Friday, March 14, 2008

Opening this weekend: 3/14/08

Sorry for my tardiness folks. This has been a hugely, hugely shitty week, filled with midterms, massive papers and other assignments of the like. Reviews merely weren't a possibility. Neil Marshall's "Doomsday" wasn't screened for critics-- I'll be first in line at the matinee showing tomorrow--- but I've offered short reactions on the other films opening today, just for those of you trying to figure out what to see this weekend:

"Funny Games" ( * * * 1/2)
Quick take: I've seen Michael Haneke's original German film and this is basically a shot-for-shot English language remake. Both are incredibly interesting, compelling works that take a real look at how we react to violence as entertainment and why. Like his original, the remake is a film that repeatedly, and intentionally, infuriates and off-puts its audience. Thusly, I can't think of many people I would recommend it to, nor do I have much of a desire to ever put myself through it again. Nonetheless, I think anyone who considers themself interested in what movies are capable of, and examining that, have no right not to see this. Unpleasant as it may be (and it is very), it's-- to put it mildly-- a hell of an experience.

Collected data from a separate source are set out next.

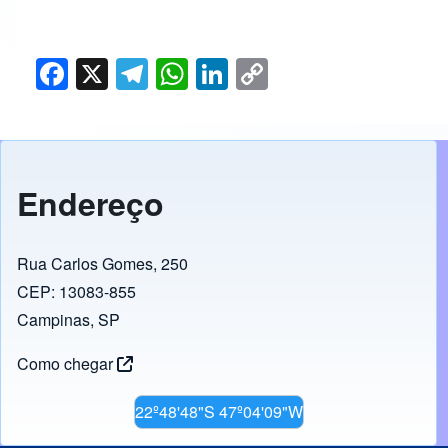
F
X
T
W
Li
C
a
el
h
n
o
c
e
at
k
p
e
gr
s
e
y
b
a
A
dI
Li
Endereço
o
m
p
n
n
o
p
k
Rua Carlos Gomes, 250
k
CEP: 13083-855
Campinas, SP
Como chegar
22º48'48"S 47º04'09"W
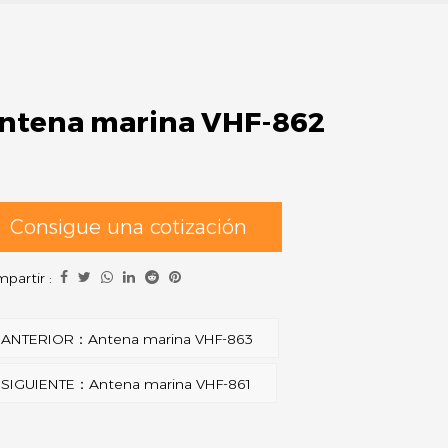
ntena marina VHF-862
Consigue una cotización
partir :
ANTERIOR：Antena marina VHF-863
SIGUIENTE：Antena marina VHF-861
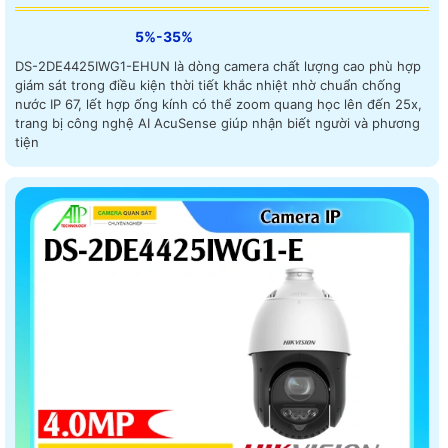
5%-35%
DS-2DE4425IWG1-EHUN là dòng camera chất lượng cao phù hợp
giám sát trong điều kiện thời tiết khắc nhiệt nhờ chuẩn chống
nước IP 67, lết hợp ống kính có thể zoom quang học lên đến 25x,
trang bị công nghệ AI AcuSense giúp nhận biết người và phương
tiện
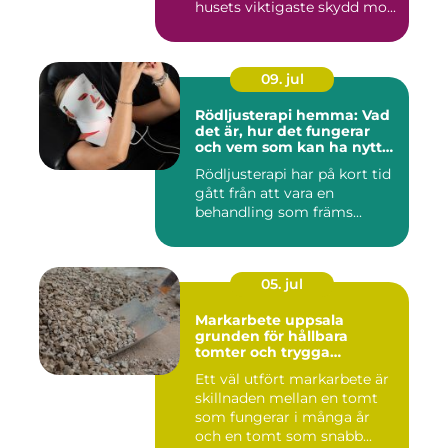
husets viktigaste skydd mo...
09. jul
Rödljusterapi hemma: Vad
det är, hur det fungerar
och vem som kan ha nytta
av det
Rödljusterapi har på kort tid
gått från att vara en
behandling som främs...
05. jul
Markarbete uppsala
grunden för hållbara
tomter och trygga
byggprojekt
Ett väl utfört markarbete är
skillnaden mellan en tomt
som fungerar i många år
och en tomt som snabb...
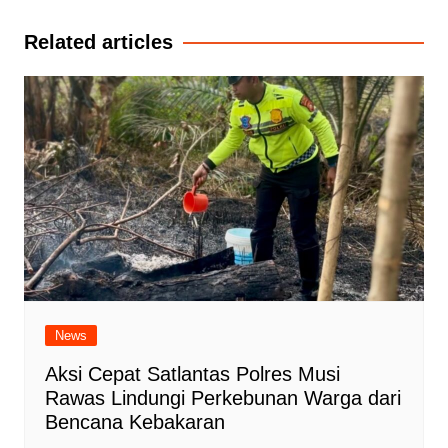
pos
Related articles
News
Aksi Cepat Satlantas Polres Musi
Rawas Lindungi Perkebunan Warga dari
Bencana Kebakaran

"Horton Hears a Who" ( * 1/2)
Quick take: Most critics seem to be giving this one a pass, saying it's "cute" and pleasant, and excusing it on the basis that it's better than Mike Myers' "The Cat in the Hat." While that may be true-- a bad case of crabs is more pleasant than Mike Myers' "The Cat in the Hat"-- that doesn't really excuse the laziness and sub-par script on display here. While the movie's irritating nature eventually just tapers off into bland territory, that's not really something to be proud of. Jim Carrey's voice work is annoying and incongruous to the material, while Steve Carell is his usual charming self. There's an obscene amount of mediocre padding here, which is necessary I guess, considering the book was about 10 pages long. The animation looks very nice, and kids will enjoy it, but it struck me as relatively crappy and soulless, a denegration of the wonder and magic Dr. Seuss's words are capable of.

"Never Back Down" ( * * )

Quick take: Yeah, this fighting flick is about as dumb as you'd expect, but it's also decently fun for a good amount of its running time, and enjoyably homoerotic. That said, it's not really worth paying to sit through, but you could do worse if dragged. When it embraces its cheesy "let's fight!" bullshit, it's kind of entertaining, but too often it gets bogged down in character redemption, plot mechanics and striving for lame-ass resonance. You could do worse, but for real guilty-pleasure enjoyment, you'd be better off with "Step Up 2 the Streets."